## DATA SUPPLIED
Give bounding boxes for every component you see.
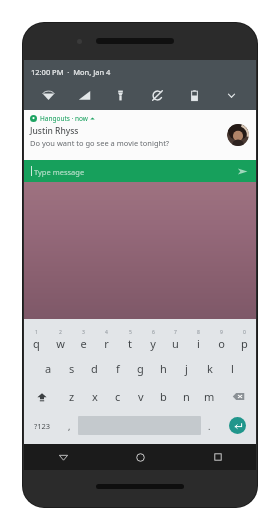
button[interactable]: 3 — [72, 326, 95, 354]
staticText: Type message — [34, 167, 85, 177]
staticText: d — [91, 361, 98, 376]
staticText: m — [204, 389, 215, 404]
button[interactable]: ?123 — [24, 411, 61, 440]
staticText: l — [231, 361, 234, 376]
button[interactable]: 2 — [48, 326, 72, 354]
staticText: o — [218, 336, 225, 351]
button[interactable]: d — [83, 354, 106, 382]
staticText: i — [197, 336, 200, 351]
button[interactable]: Wi-Fi — [30, 83, 66, 107]
staticText: 9 — [220, 329, 223, 336]
button[interactable]: g — [129, 354, 152, 382]
button[interactable]: 6 — [141, 326, 164, 354]
staticText: . — [208, 420, 211, 432]
button[interactable]: Mobile signal — [66, 83, 102, 107]
button[interactable]: 7 — [164, 326, 187, 354]
staticText: 7 — [174, 329, 177, 336]
button[interactable]: 8 — [187, 326, 210, 354]
staticText: r — [104, 336, 109, 351]
button[interactable]: 9 — [210, 326, 233, 354]
staticText: u — [172, 336, 179, 351]
staticText: n — [183, 389, 190, 404]
button[interactable]: n — [175, 382, 198, 411]
button[interactable]: 4 — [95, 326, 118, 354]
staticText: a — [45, 361, 52, 376]
button[interactable]: a — [37, 354, 60, 382]
staticText: 12:00 PM · Mon, Jan 4 — [31, 67, 111, 77]
button[interactable]: Flashlight — [102, 83, 139, 107]
staticText: h — [160, 361, 167, 376]
button[interactable]: x — [83, 382, 106, 411]
button[interactable]: , — [61, 411, 78, 440]
staticText: ?123 — [34, 421, 51, 431]
button[interactable]: h — [152, 354, 175, 382]
button[interactable]: v — [129, 382, 152, 411]
staticText: 6 — [152, 329, 155, 336]
staticText: , — [68, 420, 71, 432]
staticText: 2 — [59, 329, 62, 336]
staticText: 1 — [35, 329, 38, 336]
button[interactable]: m — [198, 382, 221, 411]
button[interactable]: j — [175, 354, 198, 382]
button[interactable]: b — [152, 382, 175, 411]
button[interactable]: Home — [102, 444, 179, 470]
button[interactable]: Send — [236, 165, 248, 177]
staticText: e — [80, 336, 87, 351]
button[interactable]: l — [221, 354, 244, 382]
staticText: s — [69, 361, 75, 376]
staticText: k — [207, 361, 213, 376]
staticText: z — [69, 389, 75, 404]
button[interactable]: Backspace — [221, 382, 256, 411]
button[interactable]: Enter — [218, 411, 256, 440]
staticText: q — [33, 336, 40, 351]
button[interactable]: Expand quick settings — [213, 83, 250, 107]
staticText: t — [128, 336, 132, 351]
button[interactable]: Shift — [24, 382, 60, 411]
staticText: p — [241, 336, 248, 351]
button[interactable]: Hangouts · now — [24, 110, 256, 160]
button[interactable]: 5 — [118, 326, 141, 354]
staticText: 4 — [105, 329, 108, 336]
button[interactable]: c — [106, 382, 129, 411]
staticText: g — [137, 361, 144, 376]
staticText: y — [150, 336, 156, 351]
staticText: Justin Rhyss — [30, 125, 79, 137]
staticText: Hangouts · now — [40, 114, 88, 123]
button[interactable]: k — [198, 354, 221, 382]
button[interactable]: Auto-rotate off — [139, 83, 176, 107]
staticText: x — [92, 389, 98, 404]
staticText: v — [138, 389, 144, 404]
staticText: w — [56, 336, 65, 351]
staticText: Do you want to go see a movie tonight? — [30, 138, 170, 148]
staticText: 0 — [243, 329, 246, 336]
staticText: 5 — [129, 329, 132, 336]
button[interactable]: s — [60, 354, 83, 382]
staticText: j — [185, 361, 188, 376]
button[interactable]: Type message — [24, 160, 256, 182]
button[interactable]: Recent apps — [179, 444, 256, 470]
staticText: b — [160, 389, 167, 404]
staticText: f — [116, 361, 120, 376]
staticText: 3 — [82, 329, 85, 336]
button[interactable]: Back — [24, 444, 102, 470]
button[interactable]: f — [106, 354, 129, 382]
button[interactable]: . — [201, 411, 218, 440]
button[interactable]: 0 — [233, 326, 256, 354]
button[interactable]: z — [60, 382, 83, 411]
button[interactable]: 1 — [24, 326, 48, 354]
staticText: c — [115, 389, 121, 404]
staticText: 8 — [197, 329, 200, 336]
button[interactable]: Battery — [176, 83, 213, 107]
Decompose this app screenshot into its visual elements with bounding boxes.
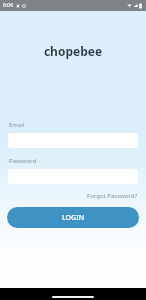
staticText: Password [9, 157, 37, 165]
button[interactable]: LOGIN [7, 207, 139, 228]
button[interactable]: Forgot Password? [0, 192, 146, 200]
staticText: Email [9, 121, 25, 129]
staticText: chopebee [0, 43, 146, 59]
staticText: LOGIN [62, 213, 85, 223]
other: Home gesture [52, 296, 94, 298]
staticText: 6:04 [3, 2, 13, 9]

## WORK INSTRUCTION
Leave the pictures out, and retype exactly the lines from the one containing "Decompose this app" through the last line of the entries above, both included.

## RESPONSE AREA
Decompose this app screenshot into its visual elements with bounding boxes.
staticText: Password [9, 157, 37, 165]
button[interactable]: LOGIN [7, 207, 139, 228]
button[interactable]: Forgot Password? [0, 192, 146, 200]
staticText: Email [9, 121, 25, 129]
staticText: chopebee [0, 43, 146, 59]
staticText: LOGIN [62, 213, 85, 223]
other: Home gesture [52, 296, 94, 298]
staticText: 6:04 [3, 2, 13, 9]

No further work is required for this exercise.